Czeskie schody antykomunizmu

Czeskie schody antykomunizmu

Dodano:   /  Zmieniono: 
Ani Vaclav Havel, ani Milosz Zeman i przewodniczący Senatu Petr Pithart nie wezmą udziału w uroczystości odsłonięcia pomnika, poświęconego ofiarom komunizmu w Pradze.
Powód? Nie zostali zaproszeni przez organizatorów (władze dzielnicy Praga 1). Wśród zaproszonych gości znaleźli się jedynie politycy opozycyjnej Obywatelskiej Partii Demokratycznej (ODS) Vaclava Klausa.

Przewodniczącego Senatu Petra Piharta i premiera Milosza Zemana nie zaproszono, bowiem w przeszłości byli oni członkami Komunistycznej Partii Czechosłowacji (KPCz), wyjaśnili burmistrz Pragi 1 i przedstawiciele Konfederacji Więźniów Politycznych - współorganizatorzy budowy i uroczystości odsłonięcia pomnika.

Organizatorów nie przekonuje nawet to, że byli oni członkami KPCz w okresie tzw. Praskiej Wiosny 1968 i obaj z patii zostali w okresie normalizacji wyrzuceni. I Zeman, i Pithart należeli później do najbardziej znanych dysydentów.

Brak zaproszenia dla prezydenta Havla, który - jako czołowy czeski dysydent, współtwórca i sygnatariusz Karty 77 - był za swoje przekonania w latach 70. i 80. wielokrotnie więziony, organizatorzy uzasadnili rzekomo małym zainteresowaniem prezydenta procesem budowy monumentu. Rzecznik prasowy Havla jednak temu zaprzeczył.

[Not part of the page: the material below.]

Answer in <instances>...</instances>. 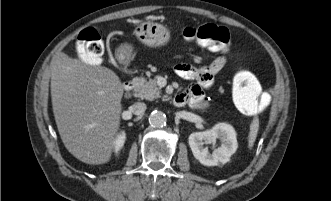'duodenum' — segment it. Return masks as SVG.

W proteście przeciwko "aroganckiemu zachowaniu" organizatorów uroczystości z udziału w niej zrezygnować chcą przedstawiciele Unii Chrześcijańsko-Demokratycznej - Czechosłowackiej Partii Ludowej (KDU-CzSL), której członkiem jest Petr Pithart oraz  Czeskiej Partii Socjaldemokratycznej, której liderem przez wiele lat był premier Zeman.

Czeskie media dzień odsłonięcia pomnika nazwały dniem największego wstydu od czasów aksamitnej rewolucji, która obaliła w Czechosłowacji rządy komunistyczne.

Komentatorzy czeskich dzienników twierdzą, że sprawa pomnika została wykorzystana do rozgrywek politycznych w trakcie kampanii przed zaplanowanymi na połowę czerwca wyborami parlamentarnymi. Zwracają jednak uwagę, są sprawy, które nie powinny być podporządkowane doraźnym potrzebom politycznym.

Komentator dziennika "Pravo" zaapelował do Havla, aby jako najbardziej znany kiedyś więzień polityczny w Czechosłowacji przyszedł jednak na uroczystość i stanął wśród ofiar prześladowań. "Obok babci, której kiedyś zastrzelono syna i obok mężczyzny, który był torturowany". Jeśli w podobny sposób nie zachowają się także inni przedstawiciele partii politycznych, udowodnią, że warci są tyle, ile warci byli czechosłowaccy komuniści - stwierdziła gazeta.

Pierwszy praski pomnik poświęcony ofiarom prześladowań komunistycznych, w formie monumentalnych schodów, budowany jest w dzielnicy Mala Strana, na zboczu Wzgórza Petrzyńskiego.